■ **What you should do**
All of the entries below, duplicated exactly, make up the answer.

___ Data for the task ___

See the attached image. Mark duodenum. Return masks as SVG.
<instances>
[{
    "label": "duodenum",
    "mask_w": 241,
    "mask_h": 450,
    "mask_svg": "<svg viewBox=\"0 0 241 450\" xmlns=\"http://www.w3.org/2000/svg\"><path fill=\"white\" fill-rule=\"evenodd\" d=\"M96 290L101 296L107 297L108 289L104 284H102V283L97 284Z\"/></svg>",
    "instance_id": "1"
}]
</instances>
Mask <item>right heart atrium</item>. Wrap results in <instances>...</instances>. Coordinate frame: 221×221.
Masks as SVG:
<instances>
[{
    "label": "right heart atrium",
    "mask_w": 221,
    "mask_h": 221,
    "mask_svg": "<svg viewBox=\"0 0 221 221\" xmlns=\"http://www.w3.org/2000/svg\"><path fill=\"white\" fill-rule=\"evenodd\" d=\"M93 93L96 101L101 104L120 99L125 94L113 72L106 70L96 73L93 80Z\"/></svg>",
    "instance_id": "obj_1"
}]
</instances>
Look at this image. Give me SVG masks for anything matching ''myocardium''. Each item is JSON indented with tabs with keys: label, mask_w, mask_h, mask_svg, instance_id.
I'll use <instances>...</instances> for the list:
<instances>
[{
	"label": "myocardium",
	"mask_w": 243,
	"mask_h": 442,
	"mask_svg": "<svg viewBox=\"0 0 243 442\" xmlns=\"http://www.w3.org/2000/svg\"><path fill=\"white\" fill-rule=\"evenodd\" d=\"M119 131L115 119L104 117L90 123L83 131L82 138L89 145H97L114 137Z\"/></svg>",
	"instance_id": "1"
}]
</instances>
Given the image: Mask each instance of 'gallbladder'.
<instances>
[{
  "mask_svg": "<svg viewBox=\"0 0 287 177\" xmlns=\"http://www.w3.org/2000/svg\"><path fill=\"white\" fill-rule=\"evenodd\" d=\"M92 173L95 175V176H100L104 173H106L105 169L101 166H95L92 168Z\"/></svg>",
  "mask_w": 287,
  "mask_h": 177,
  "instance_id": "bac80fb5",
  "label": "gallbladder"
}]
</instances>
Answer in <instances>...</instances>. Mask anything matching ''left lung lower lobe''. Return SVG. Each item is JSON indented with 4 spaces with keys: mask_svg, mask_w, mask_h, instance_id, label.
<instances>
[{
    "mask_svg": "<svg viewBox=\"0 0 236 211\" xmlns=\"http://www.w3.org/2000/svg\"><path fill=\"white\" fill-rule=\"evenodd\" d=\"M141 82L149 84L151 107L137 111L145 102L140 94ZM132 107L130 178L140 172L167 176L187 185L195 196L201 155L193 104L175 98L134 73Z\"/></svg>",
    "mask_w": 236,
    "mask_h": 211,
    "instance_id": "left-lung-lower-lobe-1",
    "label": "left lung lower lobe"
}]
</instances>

___

■ **Solution to this exercise**
See the attached image. Mark duodenum. Return masks as SVG.
<instances>
[{
    "label": "duodenum",
    "mask_w": 241,
    "mask_h": 450,
    "mask_svg": "<svg viewBox=\"0 0 241 450\" xmlns=\"http://www.w3.org/2000/svg\"><path fill=\"white\" fill-rule=\"evenodd\" d=\"M96 290L101 296L107 297L108 289L104 284H102V283L97 284Z\"/></svg>",
    "instance_id": "1"
}]
</instances>
Mask <item>right heart atrium</item>. Wrap results in <instances>...</instances>. Coordinate frame: 221×221.
Masks as SVG:
<instances>
[{
    "label": "right heart atrium",
    "mask_w": 221,
    "mask_h": 221,
    "mask_svg": "<svg viewBox=\"0 0 221 221\" xmlns=\"http://www.w3.org/2000/svg\"><path fill=\"white\" fill-rule=\"evenodd\" d=\"M93 93L96 101L101 104L120 99L125 94L113 72L106 70L96 73L93 80Z\"/></svg>",
    "instance_id": "obj_1"
}]
</instances>
Look at this image. Give me SVG masks for anything matching ''myocardium''. Each item is JSON indented with tabs with keys: label, mask_w, mask_h, mask_svg, instance_id.
I'll use <instances>...</instances> for the list:
<instances>
[{
	"label": "myocardium",
	"mask_w": 243,
	"mask_h": 442,
	"mask_svg": "<svg viewBox=\"0 0 243 442\" xmlns=\"http://www.w3.org/2000/svg\"><path fill=\"white\" fill-rule=\"evenodd\" d=\"M119 131L115 119L104 117L90 123L83 131L82 138L89 145H97L114 137Z\"/></svg>",
	"instance_id": "1"
}]
</instances>
Given the image: Mask each instance of 'gallbladder'.
<instances>
[{
  "mask_svg": "<svg viewBox=\"0 0 287 177\" xmlns=\"http://www.w3.org/2000/svg\"><path fill=\"white\" fill-rule=\"evenodd\" d=\"M92 173L95 175V176H100L104 173H106L105 169L101 166H95L92 168Z\"/></svg>",
  "mask_w": 287,
  "mask_h": 177,
  "instance_id": "bac80fb5",
  "label": "gallbladder"
}]
</instances>
Answer in <instances>...</instances>. Mask anything matching ''left lung lower lobe''. Return SVG. Each item is JSON indented with 4 spaces with keys: mask_svg, mask_w, mask_h, instance_id, label.
<instances>
[{
    "mask_svg": "<svg viewBox=\"0 0 236 211\" xmlns=\"http://www.w3.org/2000/svg\"><path fill=\"white\" fill-rule=\"evenodd\" d=\"M141 82L149 84L151 107L137 111L145 102L140 94ZM132 107L130 178L140 172L167 176L187 185L195 196L201 155L193 104L175 98L134 73Z\"/></svg>",
    "mask_w": 236,
    "mask_h": 211,
    "instance_id": "left-lung-lower-lobe-1",
    "label": "left lung lower lobe"
}]
</instances>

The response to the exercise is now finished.